Chabon, who earned a Bachelor of Arts degree in English writing at Pitt and a Master of Fine Arts degree in creative writing at the University of California, Irvine, is probably best known for his bestselling novel Wonder Boys (Villard, 1995), a satirical comedy that chronicles three manic days in the life of Grady Tripp, a marijuana-smoking English professor whose life unravels as he struggles to complete a long-overdue novel. Wonder Boys won recognition as a New York Times Notable Book in 1995 and was adapted as a film starring Michael Douglas and Tobey Maguire. Chabon’s The Amazing Adventures of Kavalier & Clay (Random House, 2000), about two cousins who create a successful comic book empire, won the 2001 Pulitzer Prize for Fiction and was nominated for the National Book Critics’ Circle Award in 2000.

Chabon, a Washington, D.C. native, also has had success with collections of short stories, many of which have appeared in The New Yorker. His hard-boiled detective novel set in an alternate world, The Yiddish Policemen’s Union, won the 2008 Hugo Award for Best Novel.

Rescher and Chabon join the ranks of 212 new AAAS Fellows, among them Mario Capecchi, who won the 2007 Nobel Prize in Medicine or Physiology for his contributions to gene targeting; astronomer Eric Becklin, whose pioneering infrared observations led to the first glimpse of the nucleus of the Milky Way; actors Dustin Hoffman and James Earl Jones; and U.S. Secretary of Defense Robert Gates.

Pitt has nine other faculty members among the academy’s approximately 4,000 American Fellows and 600 foreign honorary members.

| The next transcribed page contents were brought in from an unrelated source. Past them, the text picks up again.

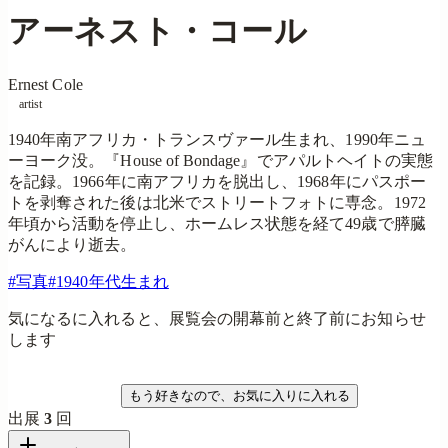
アーネスト・コール
Ernest Cole
artist
1940年南アフリカ・トランスヴァール生まれ、1990年ニュ
ーヨーク没。『House of Bondage』でアパルトヘイトの実態
を記録。1966年に南アフリカを脱出し、1968年にパスポー
トを剥奪された後は北米でストリートフォトに専念。1972
年頃から活動を停止し、ホームレス状態を経て49歳で膵臓
がんにより逝去。
#
写真
#
1940年代生まれ
気になるに入れると、展覧会の開幕前と終了前にお知らせ
します
気になる
もう好きなので、お気に入りに入れる
出展
3
回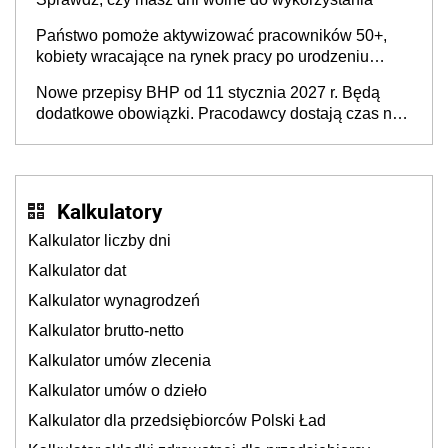
Państwo pomoże aktywizować pracowników 50+,
kobiety wracające na rynek pracy po urodzeniu
dzieci, osoby przewlekle chore i osoby
Nowe przepisy BHP od 11 stycznia 2027 r. Będą
neuroatypowe. Powstanie Fundusz na rzecz
dodatkowe obowiązki. Pracodawcy dostają czas na
Inkluzywności w Zatrudnianiu?
przygotowanie się do zmian
Kalkulatory
Kalkulator liczby dni
Kalkulator dat
Kalkulator wynagrodzeń
Kalkulator brutto-netto
Kalkulator umów zlecenia
Kalkulator umów o dzieło
Kalkulator dla przedsiębiorców Polski Ład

They are Thomas B. Starzl, transplant pioneer and Distinguished Service Professor of Surgery, elected to the academy in 1971; Adolf Grünbaum, Andrew Mellon Professor of Philosophy, 1976; John Henry McDowell, University Professor of Philosophy, 1992; John S. Earman, University Professor of the History and Philosophy of Science, 1993; Robert Brandom, Distinguished Service Professor of Philosophy, 2000; Peter L. Strick, professor of neurobiology and psychiatry and codirector of the Center for the Neural Basis of Cognition, 2004; Anil K. Gupta, Distinguished Professor of Philosophy, professor of history and philosophy of science, and a fellow in Pitt’s Center for Philosophy of Science, 2006; Mark L. Wilson, professor of philosophy, director of graduate studies, and a fellow in Pitt’s Center for Philosophy of Science, 2007; and Nuel D. Belnap Jr., University of Pittsburgh Alan Ross Anderson Distinguished Professor of Philosophy, 2008.

The AAAS aims to elect as members the finest minds and most influential leaders from each generation beginning with George Washington and Benjamin Franklin in the 18th century.